To expand slightly on Van der Waals:
As you probably know, electrons don’t really “orbit” around a nucleus. One can roughly approximate their behavior to instantaneously blipping in and out of existence in various locations around the positively charged center. We generally think of this as a probability distribution or electron cloud.
Now, at any one moment, all the electrons around a given nucleus are happy to stay within their defined orbital which we usually define as a shell within which we have a 90% chance of finding the given electron. However, those electrons might, due to sheer chance, momentarily ‘exist’ in an unequal distribution around the nucleus. Very briefly, electrons might pile up to one side of the nucleus. Being negatively charged, this inequality will - just for a moment - induce a dipole in the atom/molecule in question, giving it a positive side and a negative side.

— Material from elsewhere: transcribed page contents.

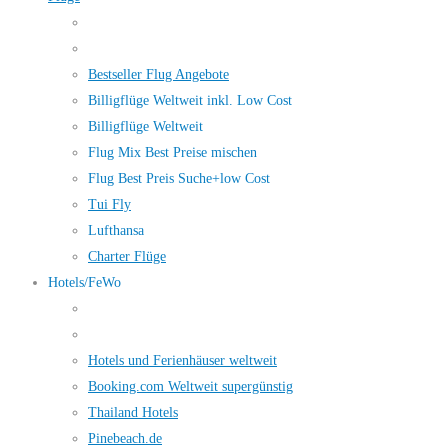
Bestseller Flug Angebote
Billigflüge Weltweit inkl. Low Cost
Billigflüge Weltweit
Flug Mix Best Preise mischen
Flug Best Preis Suche+low Cost
Tui Fly
Lufthansa
Charter Flüge
Hotels/FeWo
Hotels und Ferienhäuser weltweit
Booking.com Weltweit supergünstig
Thailand Hotels
Pinebeach.de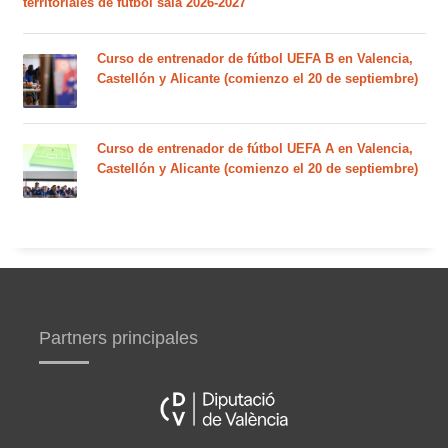
territoriales de fútbol sala 2026-2027
Curso de entrenador de fútbol UEFA B en Valencia,
Castellón y Alicante (comienzo el 20 de septiembre)
Curso de entrenador de fútbol UEFA A en Valencia,
Castellón y Alicante (comienzo el 20 de septiembre)
Partners principales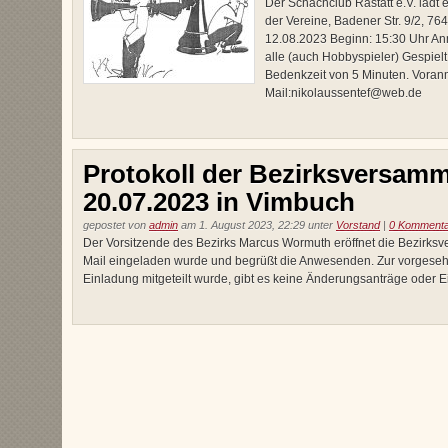
Der Schachclub Rastatt e.V. läd
der Vereine, Badener Str. 9/2, 7
12.08.2023 Beginn: 15:30 Uhr Anm
alle (auch Hobbyspieler) Gespiel
Bedenkzeit von 5 Minuten. Voranm
Mail:nikolaussentef@web.de
Protokoll der Bezirksversam
20.07.2023 in Vimbuch
gepostet von
admin
am 1. August 2023, 22:29 unter
Vorstand
|
0 Komment
Der Vorsitzende des Bezirks Marcus Wormuth eröffnet die Bezirks
Mail eingeladen wurde und begrüßt die Anwesenden. Zur vorgeseh
Einladung mitgeteilt wurde, gibt es keine Änderungsanträge oder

This momentary dipole can induce other dipoles in the materials surrounding it, polarizing nearby molecules in the opposite direction. Opposites attract, and so simply due to the random motion of electrons, every molecule experiences an attractive force to other nearby molecules. This ‘dispersion’ force is usually swamped by other, more powerful effects like permanent dipoles or other electrostatic/polar interactions, but in some materials and at very close distances, the effects can be profound.
Additionally, by placing two very smooth plates together one can exclude air from the interface between them, resulting in what is essentially suction between the pieces.
To really see these interactions on a macroscopic scale, you need (as has been mentioned) two very smooth, very clean, very close surfaces. You can see a similar sort of effect with new microscope slides, although air pressure is playing the larger role here too.
I don’t know which forces are dominating in your case or what kind of glass you’re using, but your friend is, bluntly, wrong. Try looking at a piece of common glass under a microscope, if you have one available.